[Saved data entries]
== == ==

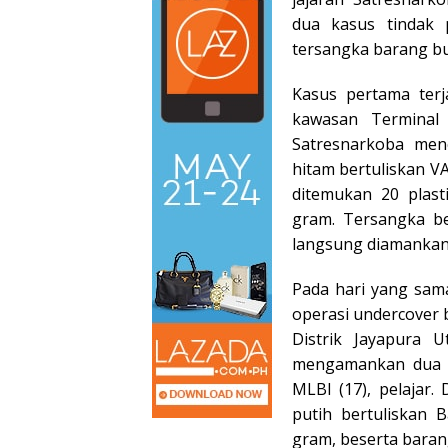
dua kasus tindak p
tersangka barang buk
Kasus pertama terj
kawasan Terminal 
Satresnarkoba men
hitam bertuliskan V
ditemukan 20 plast
gram. Tersangka be
langsung diamankan
Pada hari yang sama
operasi undercover 
Distrik Jayapura U
mengamankan dua t
MLBI (17), pelajar.
putih bertuliskan 
gram, beserta barang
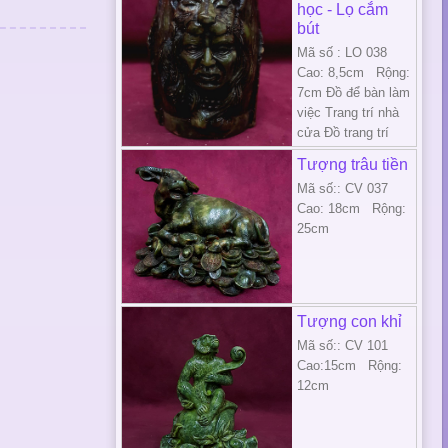
học - Lọ cắm
bút
Mã số : LO 038
Cao: 8,5cm Rộng:
7cm Đồ để bàn làm
việc Trang trí nhà
cửa Đồ trang trí
Tượng trâu tiền
Mã số:: CV 037
Cao: 18cm Rộng:
25cm
Tượng con khỉ
Mã số:: CV 101
Cao:15cm Rộng:
12cm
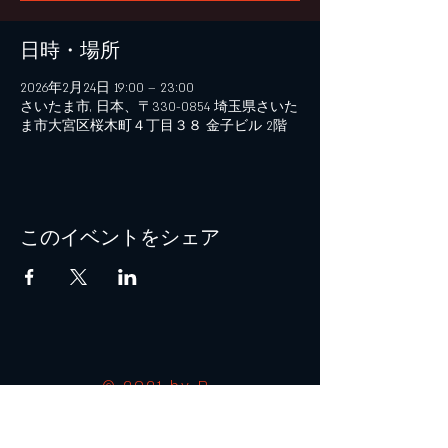
日時・場所
2026年2月24日 19:00 – 23:00
さいたま市, 日本、〒330-0854 埼玉県さいた
ま市大宮区桜木町４丁目３８ 金子ビル 2階
このイベントをシェア
© 2021 by B+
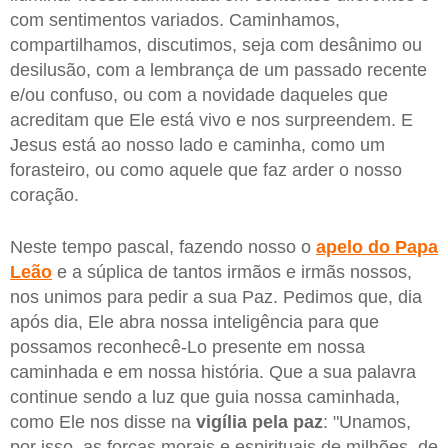
com sentimentos variados. Caminhamos,
compartilhamos, discutimos, seja com desânimo ou
desilusão, com a lembrança de um passado recente
e/ou confuso, ou com a novidade daqueles que
acreditam que Ele está vivo e nos surpreendem. E
Jesus está ao nosso lado e caminha, como um
forasteiro, ou como aquele que faz arder o nosso
coração.
Neste tempo pascal, fazendo nosso o
apelo do Papa
Leão
e a súplica de tantos irmãos e irmãs nossos,
nos unimos para pedir a sua Paz. Pedimos que, dia
após dia, Ele abra nossa inteligência para que
possamos reconhecê-Lo presente em nossa
caminhada e em nossa história. Que a sua palavra
continue sendo a luz que guia nossa caminhada,
como Ele nos disse na
vigília pela paz
: "Unamos,
por isso, as forças morais e espirituais de milhões, de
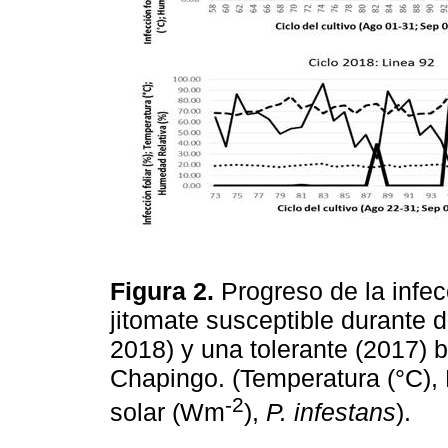
Figura 2.
Progreso de la infe
jitomate susceptible durante
2018) y una tolerante (2017) b
Chapingo. (Temperatura (°C),
-2
solar (Wm
),
P. infestans
).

== == ==

Can you quote exactly, and only, the lines from the one containing "Mã số:: CV 101" through the last line of the records above, keeping both ends and leaving out any pictures?

Mã số:: CV 101
Cao:15cm Rộng:
12cm
日時・場所
2026年2月24日 19:00 – 23:00
さいたま市, 日本、〒330-0854 埼玉県さいた
ま市大宮区桜木町４丁目３８ 金子ビル 2階
このイベントをシェア
© 2021 by B+
com sentimentos variados. Caminhamos,
compartilhamos, discutimos, seja com desânimo ou
desilusão, com a lembrança de um passado recente
e/ou confuso, ou com a novidade daqueles que
acreditam que Ele está vivo e nos surpreendem. E
Jesus está ao nosso lado e caminha, como um
forasteiro, ou como aquele que faz arder o nosso
coração.
Neste tempo pascal, fazendo nosso o
apelo do Papa
Leão
e a súplica de tantos irmãos e irmãs nossos,
nos unimos para pedir a sua Paz. Pedimos que, dia
após dia, Ele abra nossa inteligência para que
possamos reconhecê-Lo presente em nossa
caminhada e em nossa história. Que a sua palavra
continue sendo a luz que guia nossa caminhada,
como Ele nos disse na
vigília pela paz
: "Unamos,
por isso, as forças morais e espirituais de milhões, de
Figura 2.
Progreso de la infe
jitomate susceptible durante
2018) y una tolerante (2017) b
Chapingo. (Temperatura (°C),
-2
solar (Wm
),
P. infestans
).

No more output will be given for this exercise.